YAML Metadata Warning:empty or missing yaml metadata in repo card

Check out the documentation for more information.

Qwen3-4B DFlash β€” Training Journey: M1 β†’ M1.5 β†’ M1.6 β†’ M1.9

What we trained, on what data, with which recipe, and how the acceptance score moved at each step.

All scores are pooled acceptance Ο„ = E[n]+1 (pooled over all verify cycles), measured on the same harness (scripts/eval_draft_8gpu_qwen3.sh: 8 SGLang servers, triton backend, target Qwen/Qwen3-4B, thinking-OFF, T=0, FULL prompts, B16). Higher = more tokens accepted per verify cycle (ceiling = B+1 = 17).

The reference bar is z-lab M0 = the published z-lab/Qwen3-4B-DFlash-b16 draft measured on our harness (so it is apples-to-apples; the only thing that differs from our runs is the draft weights).
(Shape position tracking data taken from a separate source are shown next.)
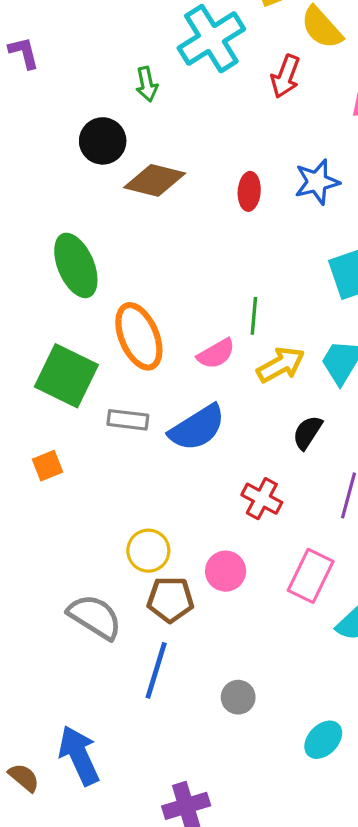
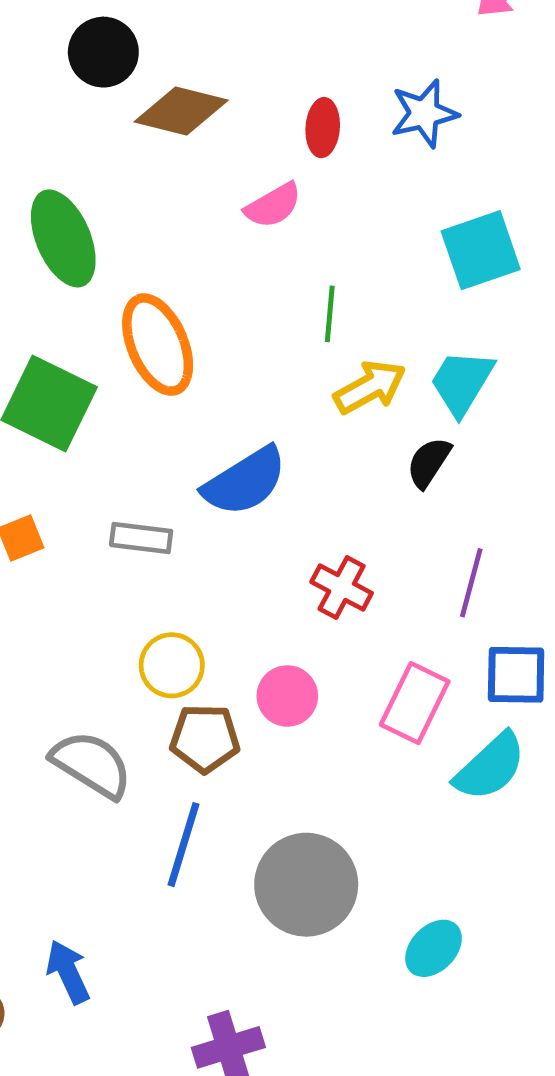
pink semicircle: (216, 354) -> (273, 205), moved
gray rectangle: (128, 420) -> (141, 538), moved
black semicircle: (307, 432) -> (429, 462), moved
gray circle: (238, 697) -> (306, 885), size x2.0
blue arrow: (79, 755) -> (68, 972), size x0.7

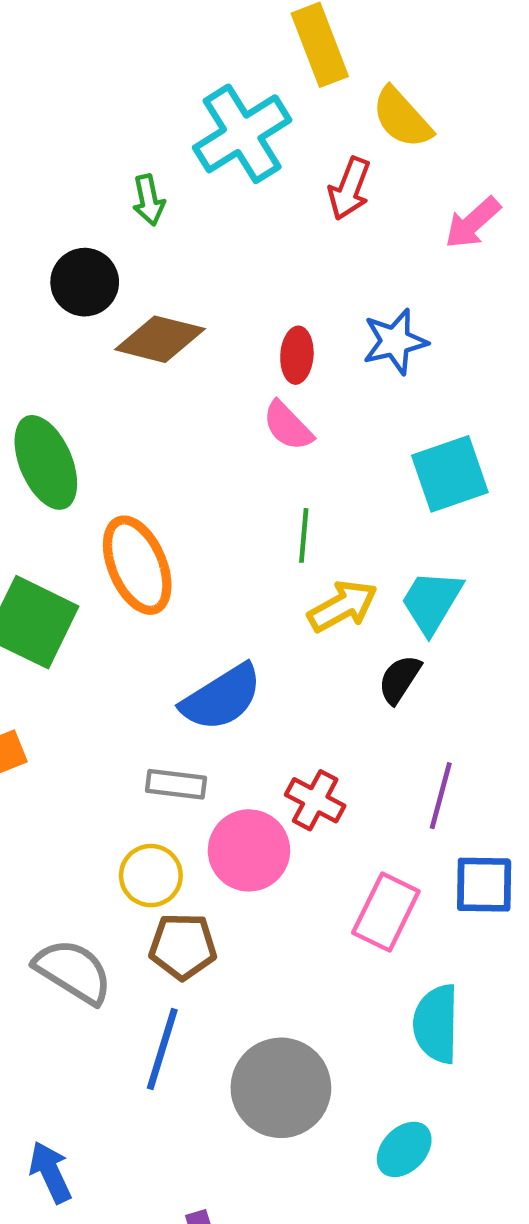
pink semicircle: (273, 205) -> (288, 426), moved, turned 76
gray rectangle: (141, 538) -> (176, 784), moved
pink circle: (287, 696) -> (249, 850), moved, size x1.4
cyan semicircle: (490, 767) -> (436, 1024), moved, turned 134

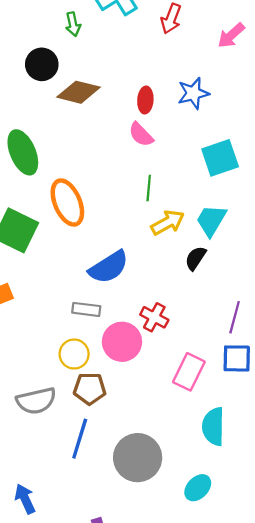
purple line: (441, 796) -> (235, 317), moved
gray semicircle: (73, 971) -> (36, 401), turned 135

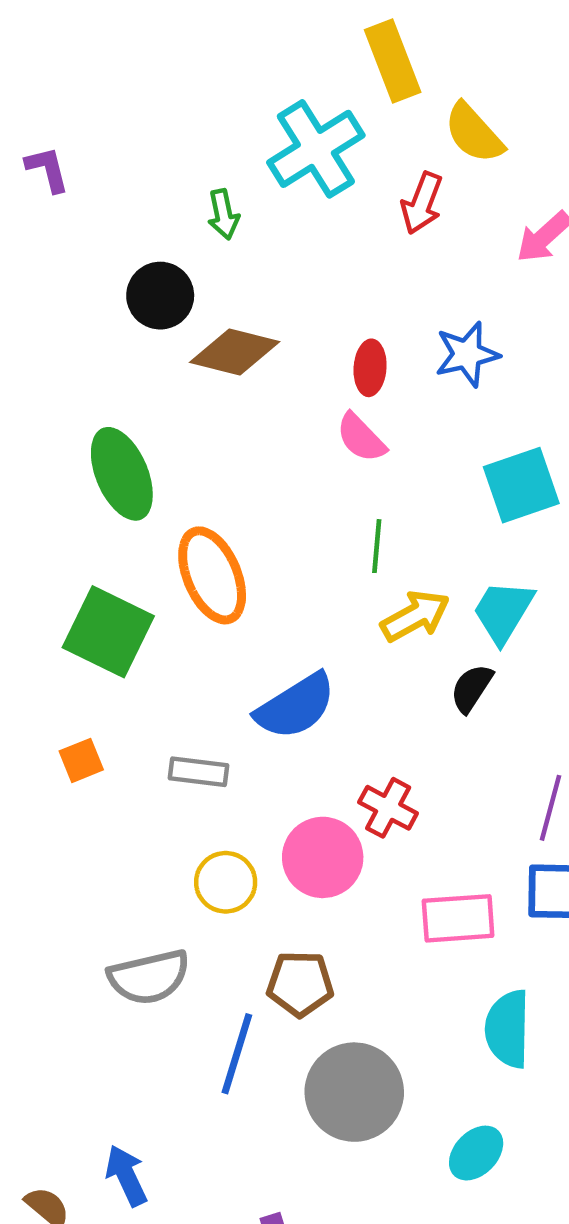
gray rectangle: (86, 309) -> (199, 772), moved
pink rectangle: (189, 372) -> (458, 918), turned 60
brown pentagon: (90, 389) -> (300, 984), moved

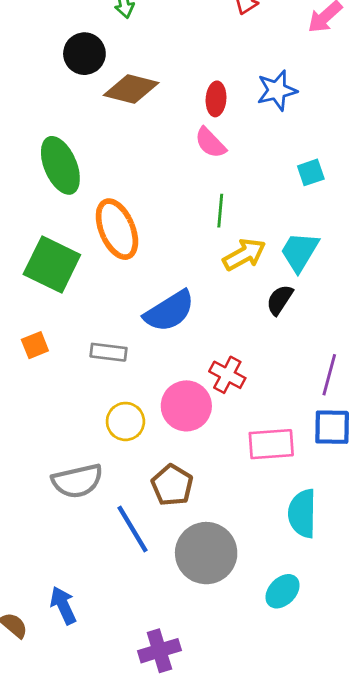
cyan square: (521, 485) -> (311, 172), size x0.6
brown pentagon: (300, 984) -> (172, 485), turned 30
blue line: (237, 1054) -> (133, 529), turned -48

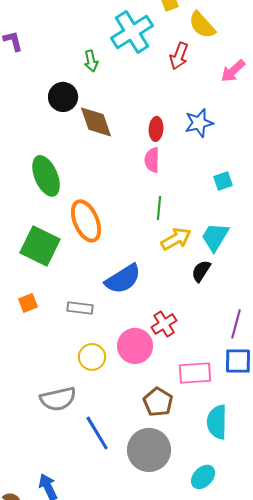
brown diamond: (131, 89) -> (96, 122), turned 57
pink semicircle: (210, 143) -> (152, 160), turned 45
red cross: (227, 375) -> (164, 324), turned 30
brown pentagon: (172, 485) -> (158, 402), moved

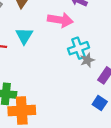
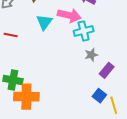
cyan triangle: (24, 36) -> (44, 22), moved
cyan cross: (78, 48) -> (84, 31), moved

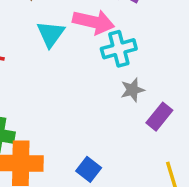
blue square: (99, 96) -> (89, 169), moved

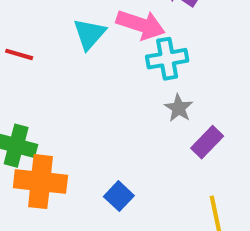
gray star: (132, 90) -> (179, 108), turned -30

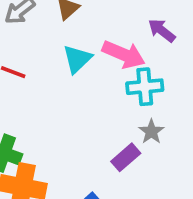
purple rectangle: (207, 142) -> (126, 157), moved

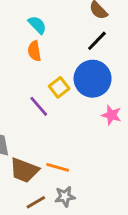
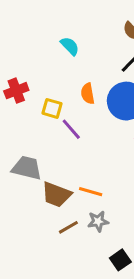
orange semicircle: (34, 51) -> (88, 94), moved
yellow square: (59, 87) -> (52, 108), moved, turned -36

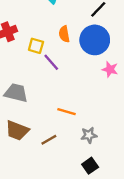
brown trapezoid: (56, 195) -> (17, 130), moved
gray star: (98, 221) -> (89, 135), moved

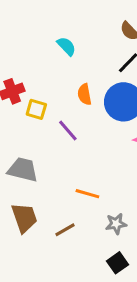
yellow square: (36, 46) -> (36, 109), moved
brown trapezoid: (17, 130) -> (24, 218), turned -130

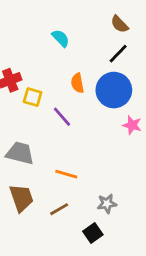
orange line: (87, 194) -> (66, 174), moved
black square: (118, 263) -> (93, 233), moved

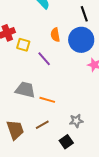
black line: (118, 54) -> (84, 14), turned -63
gray trapezoid: (20, 153) -> (25, 90), moved
brown trapezoid: (21, 198) -> (15, 130), moved

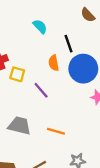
black line: (84, 14) -> (68, 44), moved
orange line: (47, 100) -> (56, 131), moved

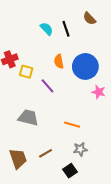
black line: (68, 44) -> (66, 29), moved
orange line: (56, 131) -> (72, 125), moved

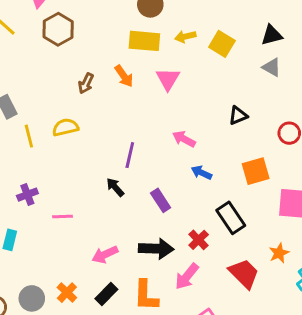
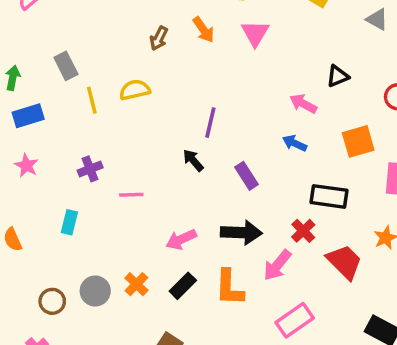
pink arrow: (184, 139) -> (303, 104), moved
black rectangle: (231, 218) -> (329, 196), turned -48
red cross: (199, 240) -> (303, 231), moved

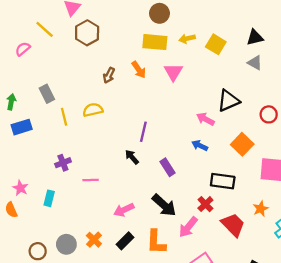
black triangle: (338, 76) -> (228, 101), size x1.5
orange square: (358, 141) -> (242, 144), turned -30
pink star: (26, 166) -> (20, 188), moved
black arrow: (241, 233) -> (164, 205), turned 40

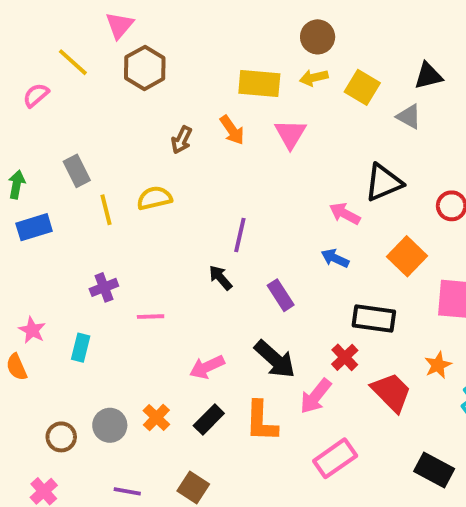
brown circle: (159, 13) -> (318, 37), moved
gray triangle: (255, 63) -> (409, 117), moved

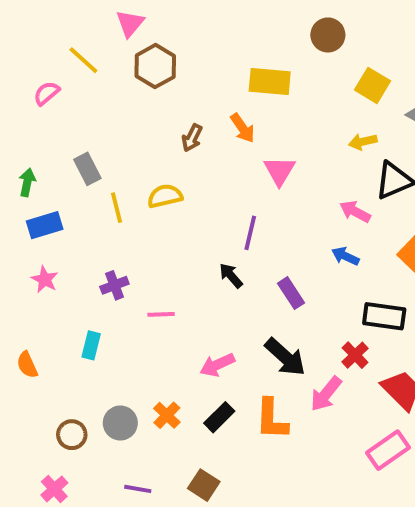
yellow arrow: (314, 78) -> (363, 142), moved
pink triangle: (290, 134) -> (279, 171), moved
pink star: (32, 330) -> (45, 279), moved
pink rectangle: (335, 458) -> (388, 450), moved

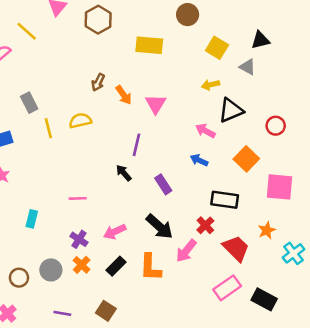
brown hexagon: (155, 66) -> (98, 20), moved
orange arrow: (243, 128) -> (124, 95), moved
purple cross: (114, 285) -> (79, 239), moved, turned -36

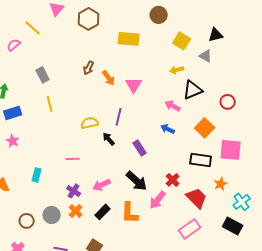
gray rectangle: (29, 103) -> (43, 75), moved
yellow semicircle: (80, 121) -> (90, 123), moved
black rectangle: (225, 200) -> (201, 160), moved
black rectangle: (264, 299) -> (233, 226), moved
TL;DR β€” score progression (pooled Ο„)

run gsm8k math500 humaneval mbpp mt-bench avg Ξ” avg
M1 (baseline) 5.86 6.60 5.02 4.69 2.76 4.99 β€”
M1.5 6.10 6.70 5.28 4.90 2.81 5.16 +0.17
M1.6 ep2 (best) 6.19 6.90 5.87 5.20 3.00 5.43 +0.27
M1.9 ep3 (best) 6.27 7.18 5.65 5.31 2.83 5.45 +0.02
z-lab M0 (target bar) 6.27 8.24 6.72 5.61 3.43 6.05 +0.60 ahead

Net: +0.46 avg from M1 β†’ M1.9 (4.99 β†’ 5.45), closing ~43% of the original 1.07-point gap to z-lab. gsm8k is now fully closed (6.27 = 6.27). The remaining gap is concentrated on math500 (βˆ’1.06) and humaneval (βˆ’1.07).


Stage detail

M1 β€” baseline (fresh, paper-faithful)

field value
Init from scratch (fresh draft)
Data 888,784 samples β€” the v10-balanced Gemma prompt set (891,503 prompts), a broad mix (NuminaMath, OpenMathReasoning, OpenMathInstruct-2, Nemotron-v2 math/code, open_code_instruct, evol_codealpaca, chat)
Labels regenerated with Qwen/Qwen3-4B, greedy T=0, thinking-OFF, seqlen cap 3072
Loss soft-label KD (pure forward-KL over full target vocab, Ξ±=0), decay-Ξ³=7
Schedule 6 epochs, AdamW, lr 6e-4, cosine, warmup 0.04, grad-clip 1.0
Batch GBS 64 (8/device Γ— 8 GPU), 512 blocks/seq, ~83K steps total
Eval avg 4.99

This already matched z-lab's scale (β‰ˆ800K) and epoch count (6) and most hyperparameters β€” yet landed 1.07 below z-lab. The gap shape (small on gsm8k, large on code/math) points at data composition, not scale: the v10 mix is a Gemma-era curation, not z-lab's clean Nemotron-PTD-v2 + CodeAlpaca sources. Every later run warm-starts off M1, so all inherit this base composition.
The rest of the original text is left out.